_Stored data_.
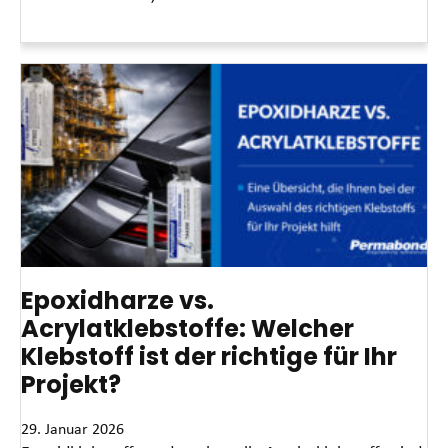
Read More »
Epoxidharze vs.
Acrylatklebstoffe: Welcher
Klebstoff ist der richtige für Ihr
Projekt?
29. Januar 2026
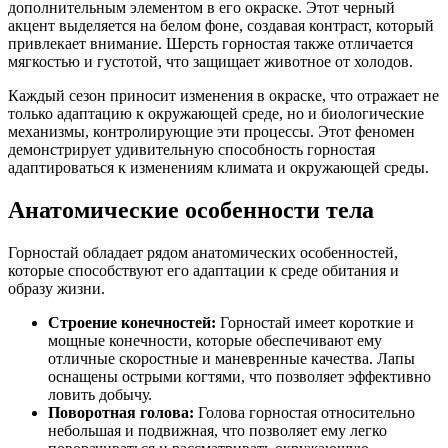
дополнительным элементом в его окраске. Этот черный
акцент выделяется на белом фоне, создавая контраст, который
привлекает внимание. Шерсть горностая также отличается
мягкостью и густотой, что защищает животное от холодов.
Каждый сезон приносит изменения в окраске, что отражает не
только адаптацию к окружающей среде, но и биологические
механизмы, контролирующие эти процессы. Этот феномен
демонстрирует удивительную способность горностая
адаптироваться к изменениям климата и окружающей среды.
Анатомические особенности тела
Горностай обладает рядом анатомических особенностей,
которые способствуют его адаптации к среде обитания и
образу жизни.
Строение конечностей:
Горностай имеет короткие и
мощные конечности, которые обеспечивают ему
отличные скоростные и маневренные качества. Лапы
оснащены острыми когтями, что позволяет эффективно
ловить добычу.
Поворотная голова:
Голова горностая относительно
небольшая и подвижная, что позволяет ему легко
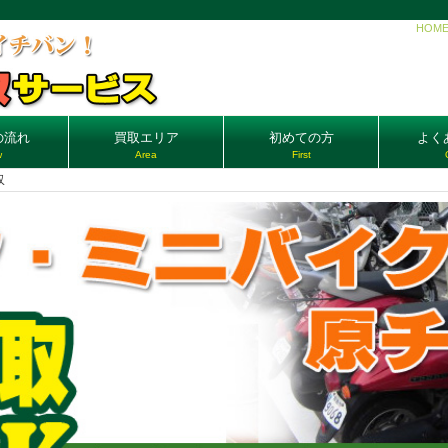
HOM
の流れ
買取エリア
初めての方
よく
w
Area
First
収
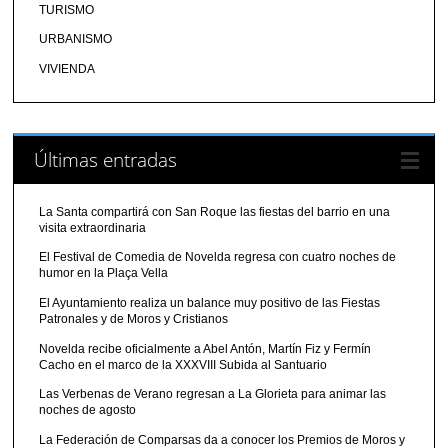
TURISMO
URBANISMO
VIVIENDA
Últimas entradas
La Santa compartirá con San Roque las fiestas del barrio en una
visita extraordinaria
El Festival de Comedia de Novelda regresa con cuatro noches de
humor en la Plaça Vella
El Ayuntamiento realiza un balance muy positivo de las Fiestas
Patronales y de Moros y Cristianos
Novelda recibe oficialmente a Abel Antón, Martín Fiz y Fermín
Cacho en el marco de la XXXVIII Subida al Santuario
Las Verbenas de Verano regresan a La Glorieta para animar las
noches de agosto
La Federación de Comparsas da a conocer los Premios de Moros y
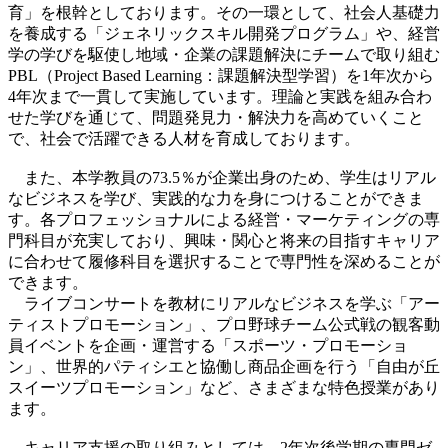
育」を根幹としております。その一環として、社会人基礎力
を養成する「ジェネリックスキル開発プログラム」や、経営
学の学びを駆使し地域・企業の課題解決にチームで取り組む
PBL（Project Based Learning：課題解決型学習）を1年次から
4年次まで一貫して実施しています。理論と実践を組み合わ
せた学びを通じて、問題発見力・解決力を高めていくこと
で、社会で活躍できる人材を育成しております。
また、本学教員の73.5％が企業出身のため、学生はリアル
なビジネスを学び、実践的な力を身につけることができま
す。各プロフェッショナルによる経営・マーケティングの専
門科目が充実しており、興味・関心と将来の目指すキャリア
に合わせて履修科目を選択することで専門性を深めることが
できます。
ライブコンサートを教材にリアルなビジネスを学ぶ「アー
ティストプロモーション」、プロ野球チーム公式戦の観客動
員イベントを企画・運営する「スポーツ・プロモーショ
ン」、世界的パティシエと協働し商品企画を行う「自由が丘
スイーツプロモーション」など、さまざまな特色授業があり
ます。
キャリア支援の取り組みとしては、2年次後学期の専門ゼ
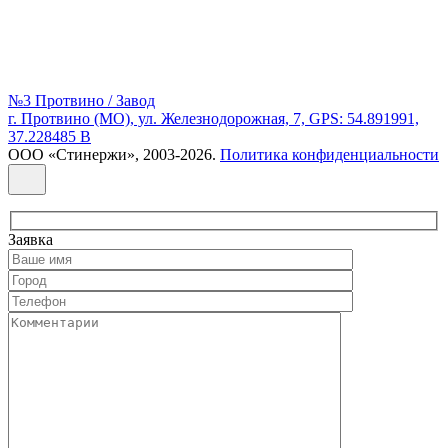
№3 Протвино / Завод
г. Протвино (МО), ул. Железнодорожная, 7, GPS: 54.891991,
37.228485 В
ООО «Стинержи», 2003-2026.
Политика конфиденциальности
Заявка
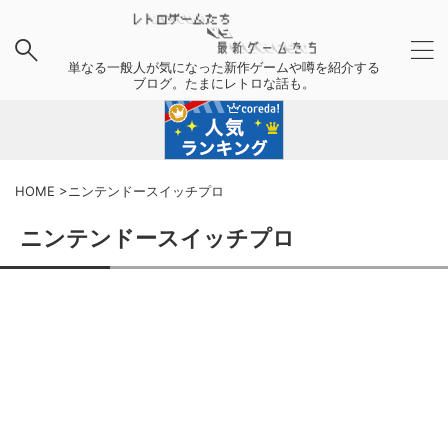
単なる一般人が気になった新作ゲームや噂を紹介する
ブログ。たまにレトロな話も。
HOME
>
ニンテンドースイッチプロ
ニンテンドースイッチプロ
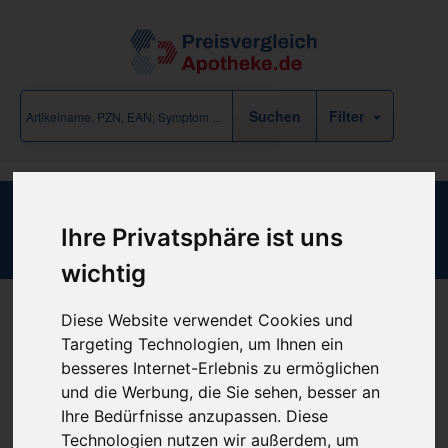
Filter
NOBA HOSE KINDER KLEIN
Ihre Privatsphäre ist uns
wichtig
Diese Website verwendet Cookies und
Produkt empfehlen
Targeting Technologien, um Ihnen ein
besseres Internet-Erlebnis zu ermöglichen
und die Werbung, die Sie sehen, besser an
Kein Preis bekannt
Ihre Bedürfnisse anzupassen. Diese
Technologien nutzen wir außerdem, um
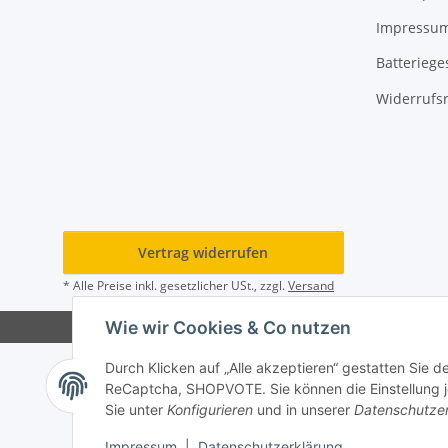
Impressu
Batteriege
Widerrufs
Vertrag widerrufen
* Alle Preise inkl. gesetzlicher USt., zzgl.
Versand
Wie wir Cookies & Co nutzen
Durch Klicken auf „Alle akzeptieren“ gestatten Sie 
ReCaptcha, SHOPVOTE. Sie können die Einstellung jed
Sie unter
Konfigurieren
und in unserer
Datenschutze
Impressum
|
Datenschutzerklärung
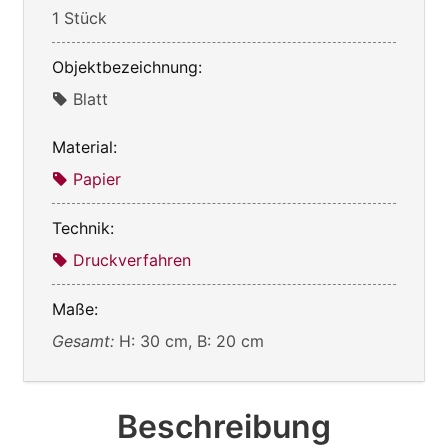
1 Stück
Objektbezeichnung:
Blatt
Material:
Papier
Technik:
Druckverfahren
Maße:
Gesamt:
H: 30 cm, B: 20 cm
Beschreibung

_What is expected_. Leave out every picture, and copy exactly the lines above starting at the one holding "visita extraordinaria" and ending at the one holding "学の学びを駆使し地域・企業の課題解決にチームで取り組む", no more and no less.

_Result below_.
visita extraordinaria
El Festival de Comedia de Novelda regresa con cuatro noches de
humor en la Plaça Vella
El Ayuntamiento realiza un balance muy positivo de las Fiestas
Patronales y de Moros y Cristianos
Novelda recibe oficialmente a Abel Antón, Martín Fiz y Fermín
Cacho en el marco de la XXXVIII Subida al Santuario
Las Verbenas de Verano regresan a La Glorieta para animar las
noches de agosto
La Federación de Comparsas da a conocer los Premios de Moros y
育」を根幹としております。その一環として、社会人基礎力
を養成する「ジェネリックスキル開発プログラム」や、経営
学の学びを駆使し地域・企業の課題解決にチームで取り組む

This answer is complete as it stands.